Nu de VS ‘no longer the globally imperial power,’ is, spreekt het voor zich dat de vraag urgent is geworden wat de westerse elite gaat doen om haar slinkende macht op z'n minst af te remmen. In het gezaghebbende tijdschrift Foreign Affairs — gepubliceerd door de invloedrijke Council of Foreign Affairs -- dat als spreekbuis functioneert van
the world’s foremost policymakers, business leaders and public intellectuals to discuss the most important global, regional and industry developments of our day. Each event and conference draws on our unique network of experts who shape opinion, influence policy and move markets,
betoogde Brzezinski in 1996 onder de kop 'A Geostrategy for Eurasia’ het volgende:
America's emergence as the sole global superpower now makes an integrated and comprehensive strategy for Eurasia imperative.

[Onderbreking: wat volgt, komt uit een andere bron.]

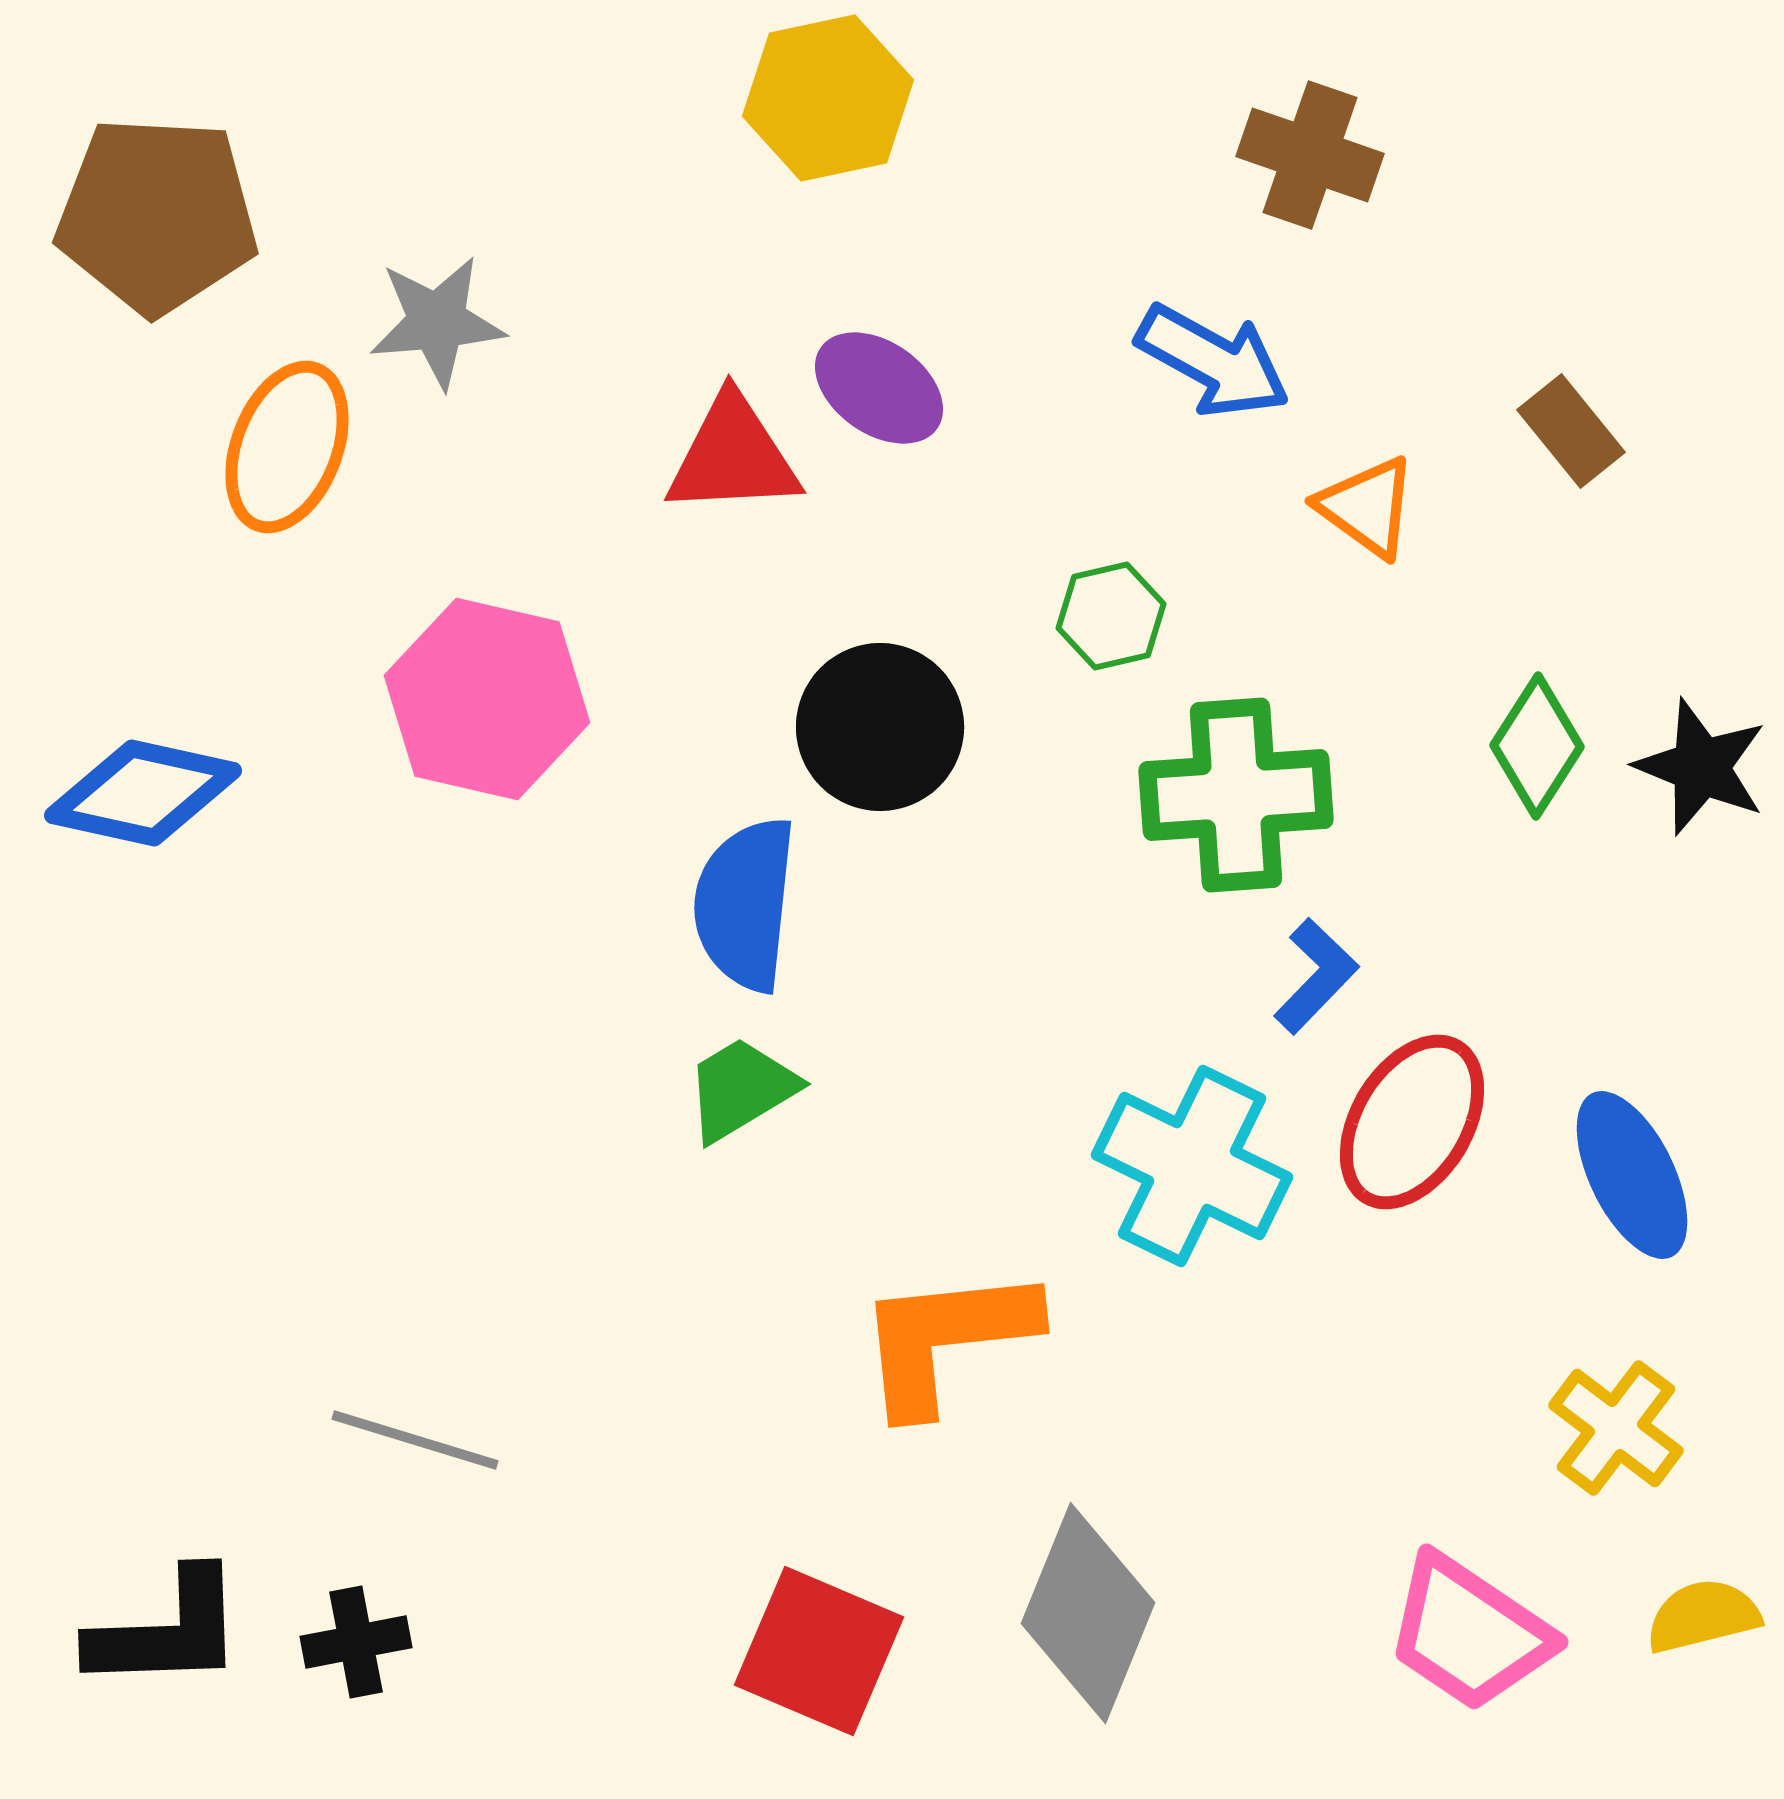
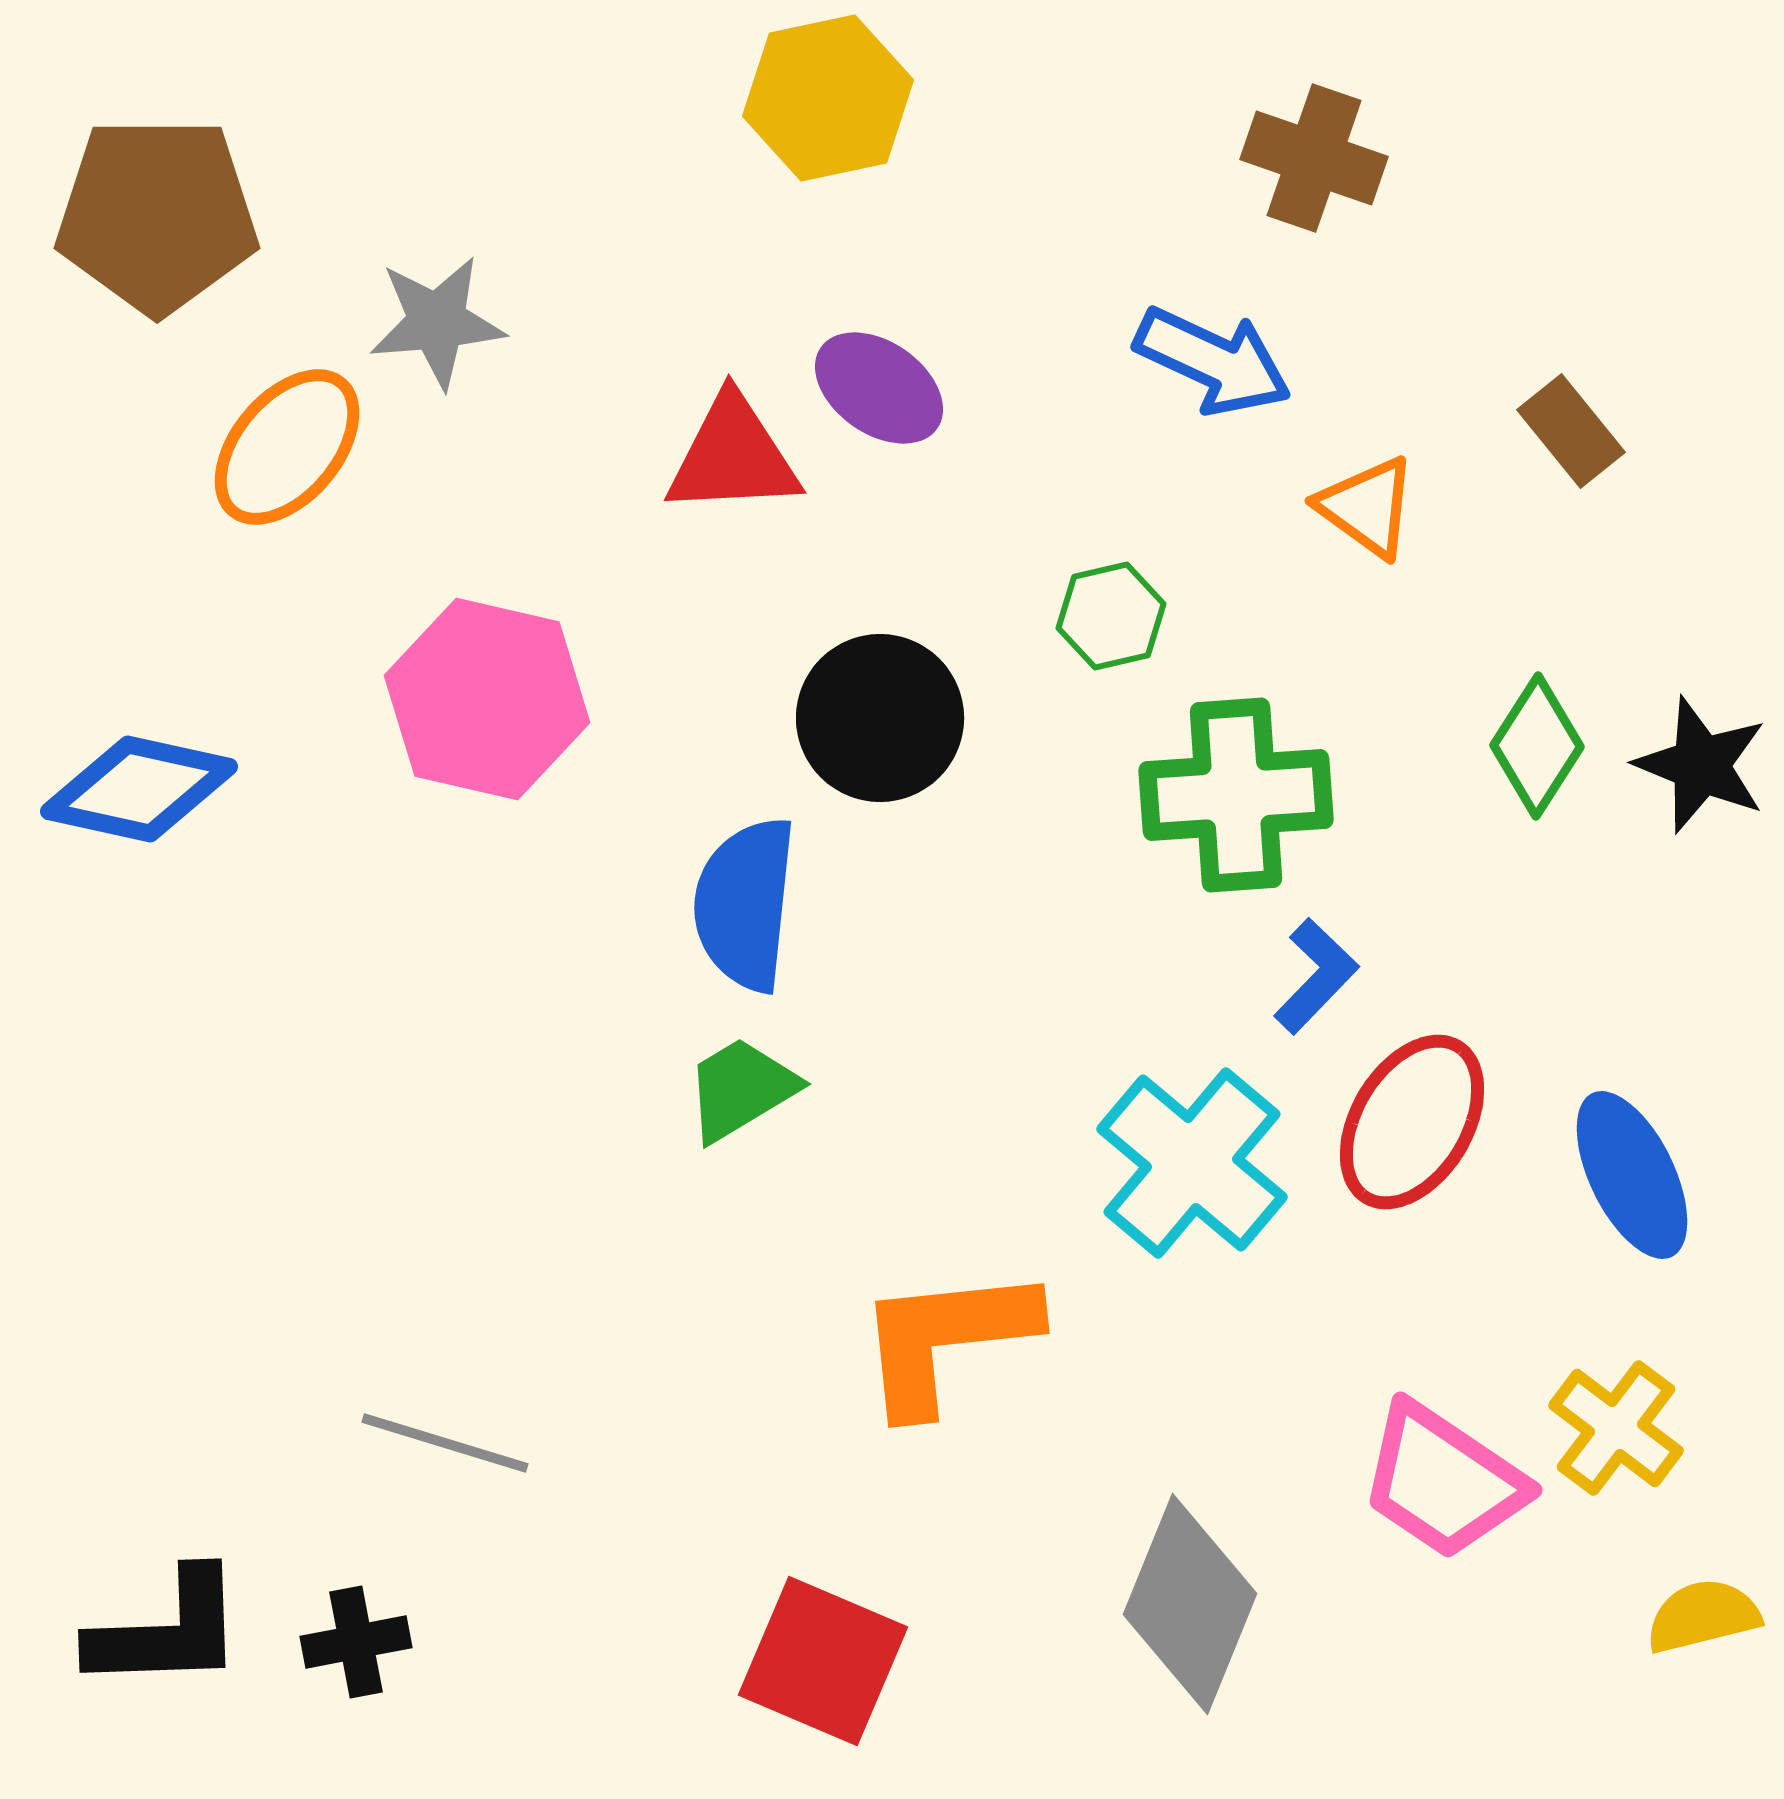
brown cross: moved 4 px right, 3 px down
brown pentagon: rotated 3 degrees counterclockwise
blue arrow: rotated 4 degrees counterclockwise
orange ellipse: rotated 19 degrees clockwise
black circle: moved 9 px up
black star: moved 2 px up
blue diamond: moved 4 px left, 4 px up
cyan cross: moved 3 px up; rotated 14 degrees clockwise
gray line: moved 30 px right, 3 px down
gray diamond: moved 102 px right, 9 px up
pink trapezoid: moved 26 px left, 152 px up
red square: moved 4 px right, 10 px down
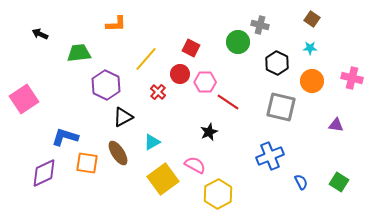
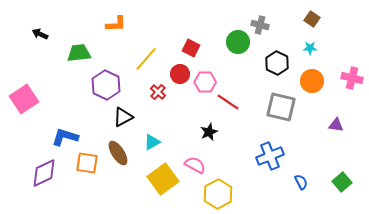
green square: moved 3 px right; rotated 18 degrees clockwise
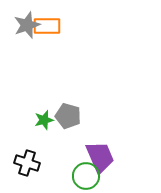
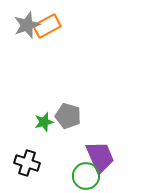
orange rectangle: rotated 28 degrees counterclockwise
green star: moved 2 px down
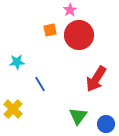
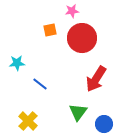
pink star: moved 2 px right, 1 px down; rotated 24 degrees clockwise
red circle: moved 3 px right, 3 px down
cyan star: moved 1 px down
blue line: rotated 21 degrees counterclockwise
yellow cross: moved 15 px right, 12 px down
green triangle: moved 4 px up
blue circle: moved 2 px left
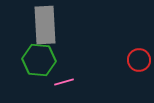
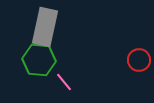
gray rectangle: moved 2 px down; rotated 15 degrees clockwise
pink line: rotated 66 degrees clockwise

Eurasia is home to most of the world's politically assertive and dynamic states. All the historical pretenders to global power originated in Eurasia. The world's most populous aspirants to regional hegemony, China and India, are in Eurasia, as are all the potential political or economic challengers to American primacy. After the United States, the next six largest economies and military spenders are there, as are all but one of the world's overt nuclear powers, and all but one of the covert ones. Eurasia accounts for 75 percent of the world's population, 60 percent of its GNP, and 75 percent of its energy resources. Collectively, Eurasia's potential power overshadows even America’s.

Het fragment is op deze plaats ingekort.